You probably won't hear inductee Eminem reading, alphabetically, from several sheets of paper the names of dozens of rappers who influenced him.

Or the entire speech from Duran Duran's Andy Taylor read by singer Simon Le Bon because Taylor is suffering from prostate cancer and couldn't attend the band's induction.

Or lawyer-to-the-superstars Allen Grubman's George Jessel-esque induction acceptance speech about eating spare ribs at the lunch where the concept for the Rock Hall was hatched in 1983.

And you won't see the false start by Duran Duran, the night's first performing act, when Le Bon stopped "Girls on Film" after a verse and chorus and announced to the 7,000 people at the Microsoft Theater, "It's just to prove to you that we weren't lip-synching!," The band started over.

And you probably won't hear John Mellencamp's show-stopping introduction of Grubman that turned into a rant about antisemitism, clearly aimed at Kanye West and Kyrie Irving. Here is what the Indiana iconoclast said, in part, "I'm an artist and a gentile whose life has been enriched greatly by my friendship and association with countless Jewish people ... We're all human things. I don't give a [bleep] if you're Jewish, Black, white, tutti frutti. … I'm standing here tonight loudly and proudly and in solidarity with Allen, his family, all of my Jewish friends and the entire Jewish people of the world. [Bleep] Antisemitism and [bleep] anybody who says anything in that manner."

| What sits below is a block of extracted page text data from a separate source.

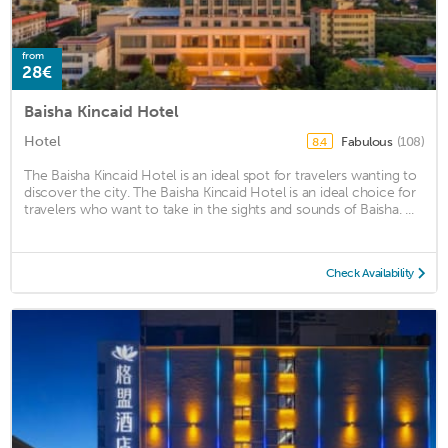
from
28€
Baisha Kincaid Hotel
Hotel
Fabulous
(108)
8.4
The Baisha Kincaid Hotel is an ideal spot for travelers wanting to
discover the city. The Baisha Kincaid Hotel is an ideal choice for
travelers who want to take in the sights and sounds of Baisha. ...
Check Availability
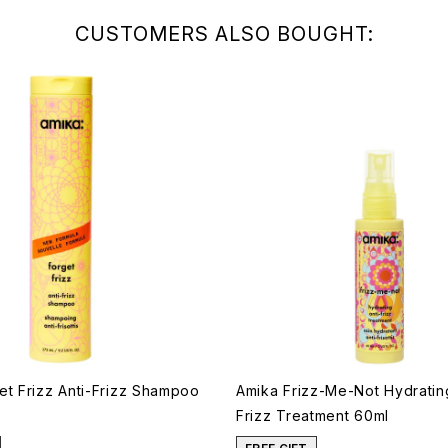
CUSTOMERS ALSO BOUGHT:
et Frizz Anti-Frizz Shampoo
Amika Frizz-Me-Not Hydrating
Frizz Treatment 60ml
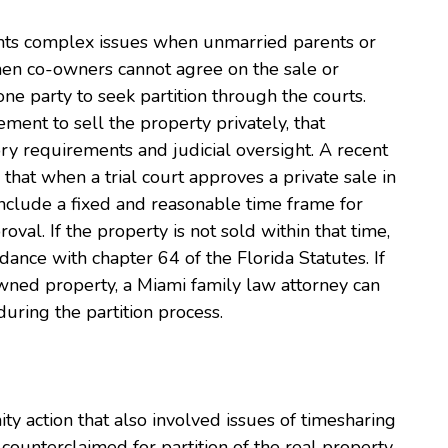
sents complex issues when unmarried parents or
hen co-owners cannot agree on the sale or
one party to seek partition through the courts.
ent to sell the property privately, that
ry requirements and judicial oversight. A recent
hat when a trial court approves a private sale in
 include a fixed and reasonable time frame for
oval. If the property is not sold within that time,
rdance with chapter 64 of the Florida Statutes. If
owned property, a Miami family law attorney can
uring the partition process.
rnity action that also involved issues of timesharing
counterclaimed for partition of the real property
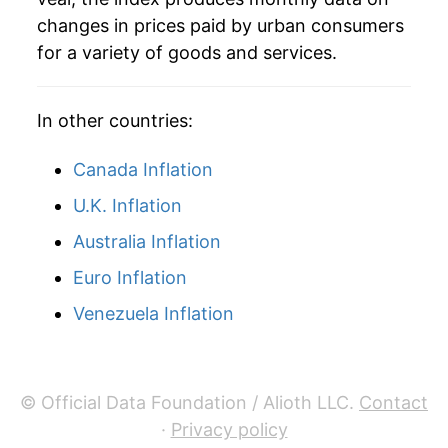
* Not final. See
inflation summary
for latest
changes in prices paid by urban consumers
details.
for a variety of goods and services.
** Extended periods of 0% inflation usually
indicate incomplete underlying data. This can
manifest as a sharp increase in inflation later on.
In other countries:
Canada Inflation
U.K. Inflation
Australia Inflation
Euro Inflation
Venezuela Inflation
© Official Data Foundation / Alioth LLC.
Contact
·
Privacy policy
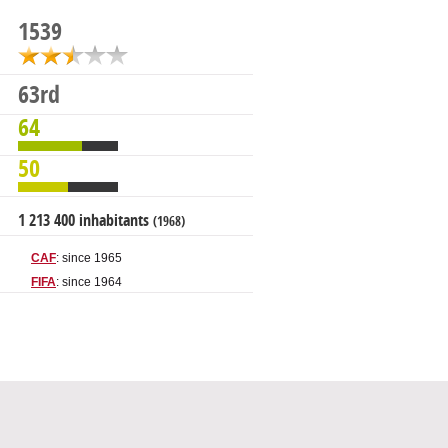
1539
63rd
64
50
1 213 400 inhabitants
(1968)
CAF
: since 1965
FIFA
: since 1964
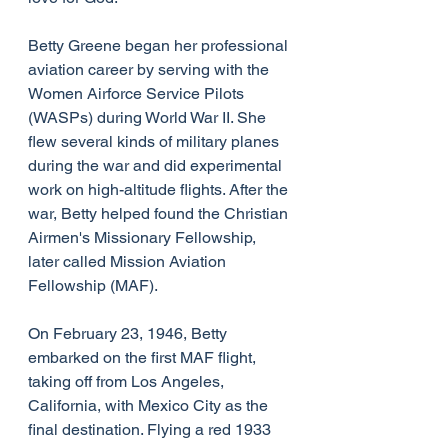
Betty Greene began her professional 
aviation career by serving with the 
Women Airforce Service Pilots 
(WASPs) during World War II. She 
flew several kinds of military planes 
during the war and did experimental 
work on high-altitude flights. After the 
war, Betty helped found the Christian 
Airmen's Missionary Fellowship, 
later called Mission Aviation 
Fellowship (MAF).
On February 23, 1946, Betty 
embarked on the first MAF flight, 
taking off from Los Angeles, 
California, with Mexico City as the 
final destination. Flying a red 1933 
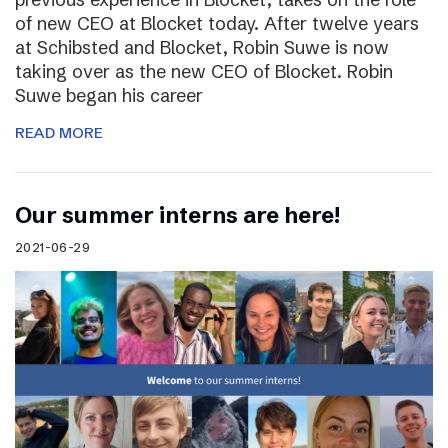
of new CEO at Blocket today. After twelve years
at Schibsted and Blocket, Robin Suwe is now
taking over as the new CEO of Blocket. Robin
Suwe began his career
READ MORE
Our summer interns are here!
2021-06-29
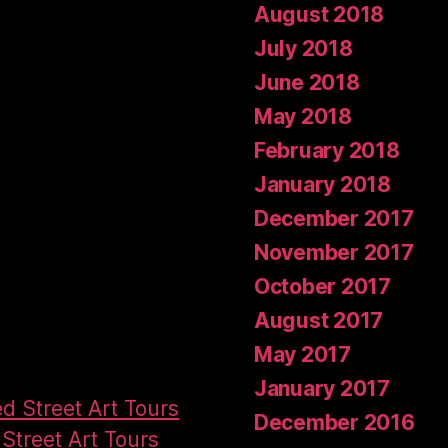
August 2018
July 2018
June 2018
May 2018
February 2018
January 2018
December 2017
November 2017
October 2017
August 2017
May 2017
January 2017
ed Street Art Tours
December 2016
Street Art Tours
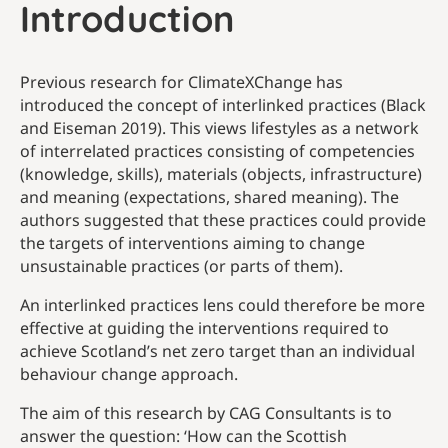
Introduction
Previous research for ClimateXChange has
introduced the concept of interlinked practices (Black
and Eiseman 2019). This views lifestyles as a network
of interrelated practices consisting of competencies
(knowledge, skills), materials (objects, infrastructure)
and meaning (expectations, shared meaning). The
authors suggested that these practices could provide
the targets of interventions aiming to change
unsustainable practices (or parts of them).
An interlinked practices lens could therefore be more
effective at guiding the interventions required to
achieve Scotland’s net zero target than an individual
behaviour change approach.
The aim of this research by CAG Consultants is to
answer the question: ‘How can the Scottish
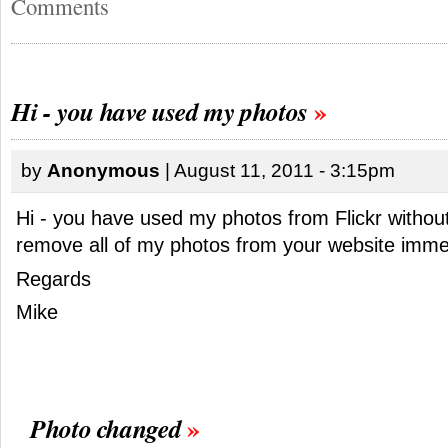
Comments
Hi - you have used my photos
by
Anonymous
| August 11, 2011 - 3:15pm
Hi - you have used my photos from Flickr withou
remove all of my photos from your website immed
Regards
Mike
Photo changed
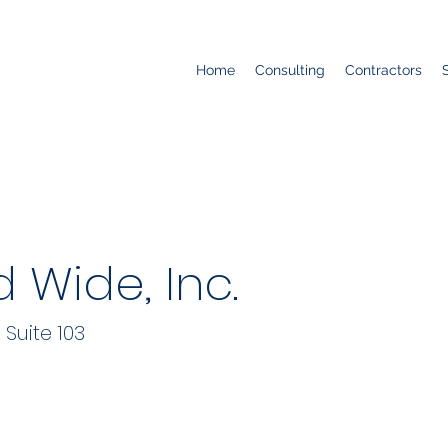
Home
Consulting
Contractors
 Wide, Inc.
Suite 103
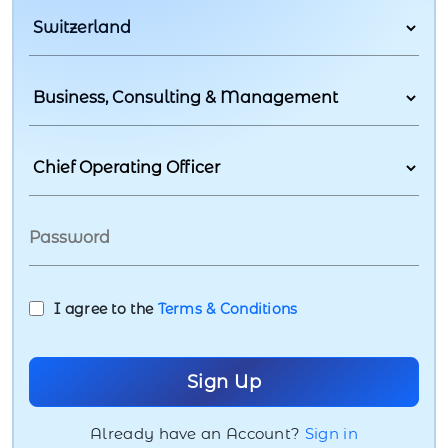
I agree to the
Terms & Conditions
Already have an Account?
Sign in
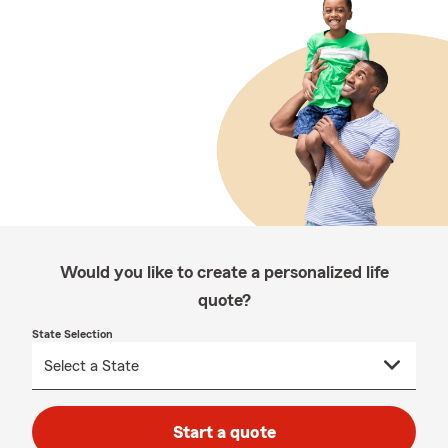
Would you like to create a personalized life
quote?
State Selection
Start a quote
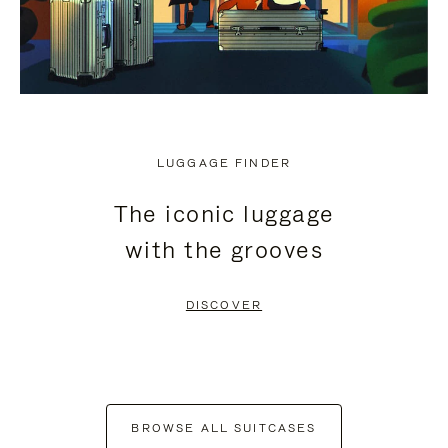
LUGGAGE FINDER
The iconic luggage
with the grooves
DISCOVER
BROWSE ALL SUITCASES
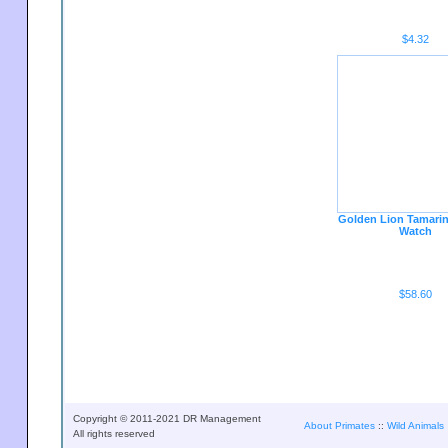
$4.32
Golden Lion Tamari
Watch
$58.60
Copyright © 2011-2021 DR Management
About Primates
::
Wild Animals
All rights reserved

(Later backstage, Grubman said the Hall of Fame asked for Mellencamp's notes to include in its archives.)

Mellencamp wasn't the only one to sound a note for diversity. Inductee Lionel Richie proclaimed: "Rock 'n' roll is not a color," he said. "It is a feeling. It's a vibe. And if we let that vibe come through, this room will grow."

Judas Priest's Rob Halford, another inductee, explained: "I'm the gay guy in the band. We call ourselves the heavy metal community, which is all-inclusive, no matter what your sexual identity is, what you look like, or what you believe in or don't believe in. Everybody's welcome."

Dr. Dre said race didn't define hip-hop artists or fans. "Eminem brought hip-hop to Middle America and offered kids who looked like him a way to connect to it. Hip-hop wasn't just for Black kids in desperate inner-city circumstances anymore."

If the HBO editors get it right, we will hear Dolly Parton's speech ("I'm a rock star now") about why she accepted her induction into the Rock Hall after initially asking to be taken off the ballot.

And Eminem explaining two reasons why he shouldn't be at the Rock Hall induction — he's a rapper and this is the Rock & Roll Hall of Fame, and "I almost died of an overdose in 2007."

And Janet Jackson's playful zinger about Jimmy Jam and Terry Lewis: "Needless to say, I'm not the only artist Jimmy and Terry have worked with — I'm just their favorite."

Backstage, Jam said Jackson's speech "blew me away." He didn't know about the content in advance except for a few facts that she checked with him. By the by, unlike some inductees and presenters, Jam and Lewis did not use a Teleprompter. They just winged their speeches.

Some of the inductees came backstage to the press room, typically minutes after their induction. They posed for photos for a handful of photographers and then entertained a grand total of two questions from about two-dozen print reporters.

The interviews were as limited as the press room itself. Needing a quieter workspace at one point during the ceremonies, I headed to the men's room and plopped on the floor in a corner, typing on my laptop. As LL Cool J was about to exit the restroom, he asked what I was doing. "I'm transcribing a tape of comments from the podium for a newspaper story." "I love your commitment," he said from behind his shades. "I respect you." He extended his fist and we dapped.

P.S. After the Rock Hall ceremonies ended about 12:50 a.m., Jam, Lewis and their families headed to Edition, a trendy West Hollywood hotel, for a small gathering of 40 people. Janet Jackson was there, of course. D-Nice, the DJ, spun all Jam and Lewis songs just as he had done the night before at a party there organized by Maxwell, the R&B singer.